I note that in the course of the interview ++Greg says this:
"Regarding the way forward we considered, as we often do, the structures of the Communion and the Instruments of Communion and the difficulties encountered when differences arise. There was passing reference to the incongruity that the Archbishop of Canterbury is chosen by the English government and just presented to the Anglican Communion. Now some people are talking about a mechanism for the Primates to choose one of our number to be the Chair, but it would be a Chair that we pick. Archbishop Justin (Welby) even made reference to that when he first came into office, and his openness to it.
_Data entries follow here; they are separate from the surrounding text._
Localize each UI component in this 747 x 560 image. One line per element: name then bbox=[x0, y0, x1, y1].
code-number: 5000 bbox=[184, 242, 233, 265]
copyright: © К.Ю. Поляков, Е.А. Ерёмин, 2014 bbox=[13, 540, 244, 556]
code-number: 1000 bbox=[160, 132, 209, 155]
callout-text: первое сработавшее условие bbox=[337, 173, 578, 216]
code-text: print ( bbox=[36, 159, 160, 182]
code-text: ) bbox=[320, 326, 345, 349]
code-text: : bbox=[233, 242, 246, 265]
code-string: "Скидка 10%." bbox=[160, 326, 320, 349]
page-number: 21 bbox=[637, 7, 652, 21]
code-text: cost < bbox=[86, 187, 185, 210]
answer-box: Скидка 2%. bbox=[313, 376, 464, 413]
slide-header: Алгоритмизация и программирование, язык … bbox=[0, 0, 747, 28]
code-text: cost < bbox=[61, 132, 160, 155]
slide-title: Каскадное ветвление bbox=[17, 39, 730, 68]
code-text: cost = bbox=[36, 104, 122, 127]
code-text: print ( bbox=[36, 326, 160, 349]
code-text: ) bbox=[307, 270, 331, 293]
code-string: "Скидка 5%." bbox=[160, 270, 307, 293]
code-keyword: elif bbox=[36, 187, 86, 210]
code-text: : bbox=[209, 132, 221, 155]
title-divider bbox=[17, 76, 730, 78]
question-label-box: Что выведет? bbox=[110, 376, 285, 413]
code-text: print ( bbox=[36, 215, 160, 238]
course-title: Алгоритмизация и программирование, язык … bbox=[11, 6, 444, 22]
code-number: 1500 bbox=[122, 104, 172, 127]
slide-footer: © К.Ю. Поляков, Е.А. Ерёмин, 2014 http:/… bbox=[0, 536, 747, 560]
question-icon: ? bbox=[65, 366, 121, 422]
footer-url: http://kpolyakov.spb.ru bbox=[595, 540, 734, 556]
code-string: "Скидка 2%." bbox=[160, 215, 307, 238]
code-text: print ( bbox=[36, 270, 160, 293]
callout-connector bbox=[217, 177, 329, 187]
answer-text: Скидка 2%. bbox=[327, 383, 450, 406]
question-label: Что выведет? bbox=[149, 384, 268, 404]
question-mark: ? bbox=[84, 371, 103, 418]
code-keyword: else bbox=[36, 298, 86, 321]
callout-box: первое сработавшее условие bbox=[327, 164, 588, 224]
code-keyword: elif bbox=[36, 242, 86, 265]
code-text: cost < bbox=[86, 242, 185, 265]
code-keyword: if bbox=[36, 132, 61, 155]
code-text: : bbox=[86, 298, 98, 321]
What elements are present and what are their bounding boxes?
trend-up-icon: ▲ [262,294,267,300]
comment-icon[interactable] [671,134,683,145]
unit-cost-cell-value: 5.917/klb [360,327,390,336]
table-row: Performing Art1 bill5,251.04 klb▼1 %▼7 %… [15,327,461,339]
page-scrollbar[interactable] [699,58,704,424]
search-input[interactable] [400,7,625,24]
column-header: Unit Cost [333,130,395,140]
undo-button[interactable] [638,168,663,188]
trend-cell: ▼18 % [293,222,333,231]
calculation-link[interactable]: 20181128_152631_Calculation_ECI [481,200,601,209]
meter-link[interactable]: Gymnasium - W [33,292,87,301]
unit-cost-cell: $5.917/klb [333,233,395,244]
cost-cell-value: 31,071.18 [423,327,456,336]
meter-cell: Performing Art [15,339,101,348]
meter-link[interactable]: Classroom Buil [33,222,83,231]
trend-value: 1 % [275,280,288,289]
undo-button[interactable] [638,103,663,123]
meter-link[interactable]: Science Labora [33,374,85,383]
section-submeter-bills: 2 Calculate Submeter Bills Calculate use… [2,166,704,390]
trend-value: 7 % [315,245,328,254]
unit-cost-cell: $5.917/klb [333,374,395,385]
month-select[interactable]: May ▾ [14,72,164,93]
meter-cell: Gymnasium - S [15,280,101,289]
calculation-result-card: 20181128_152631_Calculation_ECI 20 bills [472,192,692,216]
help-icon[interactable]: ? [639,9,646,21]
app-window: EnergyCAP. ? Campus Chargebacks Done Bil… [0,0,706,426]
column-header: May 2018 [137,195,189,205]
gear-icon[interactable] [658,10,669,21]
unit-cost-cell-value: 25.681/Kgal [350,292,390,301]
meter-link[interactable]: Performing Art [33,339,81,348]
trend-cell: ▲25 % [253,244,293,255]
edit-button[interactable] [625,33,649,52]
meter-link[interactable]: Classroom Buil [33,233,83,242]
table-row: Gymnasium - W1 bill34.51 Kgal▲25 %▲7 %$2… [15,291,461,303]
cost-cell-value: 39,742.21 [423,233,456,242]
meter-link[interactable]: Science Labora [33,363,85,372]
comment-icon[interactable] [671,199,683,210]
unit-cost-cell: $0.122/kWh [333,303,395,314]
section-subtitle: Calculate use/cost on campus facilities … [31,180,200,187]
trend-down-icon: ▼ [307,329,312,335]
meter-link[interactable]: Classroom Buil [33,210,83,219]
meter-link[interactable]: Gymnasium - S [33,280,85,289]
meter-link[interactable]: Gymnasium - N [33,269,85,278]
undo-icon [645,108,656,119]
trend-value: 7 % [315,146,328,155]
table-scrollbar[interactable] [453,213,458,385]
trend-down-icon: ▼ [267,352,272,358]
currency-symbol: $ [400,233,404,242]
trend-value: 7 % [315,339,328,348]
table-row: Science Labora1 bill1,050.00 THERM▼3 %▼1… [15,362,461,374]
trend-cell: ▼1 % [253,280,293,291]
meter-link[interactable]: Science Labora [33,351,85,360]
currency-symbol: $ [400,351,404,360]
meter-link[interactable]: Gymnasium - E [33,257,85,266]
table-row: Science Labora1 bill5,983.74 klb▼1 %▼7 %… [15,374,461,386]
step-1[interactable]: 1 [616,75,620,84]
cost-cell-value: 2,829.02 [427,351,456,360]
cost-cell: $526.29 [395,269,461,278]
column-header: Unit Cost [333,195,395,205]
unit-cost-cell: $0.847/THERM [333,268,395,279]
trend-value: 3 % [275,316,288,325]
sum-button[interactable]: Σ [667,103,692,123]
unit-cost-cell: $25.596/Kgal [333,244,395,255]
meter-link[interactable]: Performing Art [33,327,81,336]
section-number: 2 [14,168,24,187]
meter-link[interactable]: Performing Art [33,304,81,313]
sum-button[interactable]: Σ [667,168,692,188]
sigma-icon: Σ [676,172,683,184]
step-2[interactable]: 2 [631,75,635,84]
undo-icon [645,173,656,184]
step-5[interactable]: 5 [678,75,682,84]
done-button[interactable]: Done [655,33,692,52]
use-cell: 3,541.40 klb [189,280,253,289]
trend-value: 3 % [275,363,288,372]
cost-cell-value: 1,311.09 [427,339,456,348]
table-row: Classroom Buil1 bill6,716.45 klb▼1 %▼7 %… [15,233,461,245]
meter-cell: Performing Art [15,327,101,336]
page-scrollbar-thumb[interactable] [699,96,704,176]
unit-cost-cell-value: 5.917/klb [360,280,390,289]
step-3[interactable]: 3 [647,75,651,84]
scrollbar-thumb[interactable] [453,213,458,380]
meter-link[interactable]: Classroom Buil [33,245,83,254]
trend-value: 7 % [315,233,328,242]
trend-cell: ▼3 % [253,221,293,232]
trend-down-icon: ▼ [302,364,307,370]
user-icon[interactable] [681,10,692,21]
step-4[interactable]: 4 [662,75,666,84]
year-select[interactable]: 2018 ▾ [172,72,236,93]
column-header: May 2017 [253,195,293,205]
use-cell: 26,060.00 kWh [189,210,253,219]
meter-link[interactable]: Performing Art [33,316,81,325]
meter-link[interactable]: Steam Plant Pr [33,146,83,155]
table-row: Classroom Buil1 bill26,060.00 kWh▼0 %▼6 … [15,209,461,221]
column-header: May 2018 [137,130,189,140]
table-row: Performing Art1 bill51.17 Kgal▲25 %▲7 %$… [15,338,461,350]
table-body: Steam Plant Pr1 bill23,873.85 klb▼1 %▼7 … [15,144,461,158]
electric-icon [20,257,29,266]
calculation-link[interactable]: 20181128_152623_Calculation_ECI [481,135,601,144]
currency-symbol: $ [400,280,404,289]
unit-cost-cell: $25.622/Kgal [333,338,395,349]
We also talked about our identity as Anglicans."
The larger section here is "Anglican identity" and a number of other things are said which I am not attempting to discuss here.
I am simply intrigued with whether it makes any difference to the Anglican Communion if the Archbishop of Canterbury is no longer the Chair (of the Primates' Meeting ... of other Communion bodies such as the Lambeth Conference itself).
For the ABC to no longer be the "convening bishop" or the "primus inter pares", would that matter?
For instance, for some of us, including myself, a critical element of Anglican identity is that one (as individual, as an Anglican church) is in communion with the See of Canterbury and I see this as essential to membership of the Anglican Communion.
But would this be a somewhat moot point if, say, the ABC goes to various meetings simply as "one of the bishops"?
It need not, of course, because we could distinguish the historical importance of the See of Canterbury to all things Anglicans from the human body which inhabits the role of Chair of this or that meeting or conference.
Of course, it is something of an oddity that I and others argue that communion with the See of Canterbury is vital to Anglicanism while having no say in which inhabits the See - that being up to the British government, on advice from the Church of England, and only on that advice.
At least when the Pope is elected, Cardinals from all around the globe get to vote!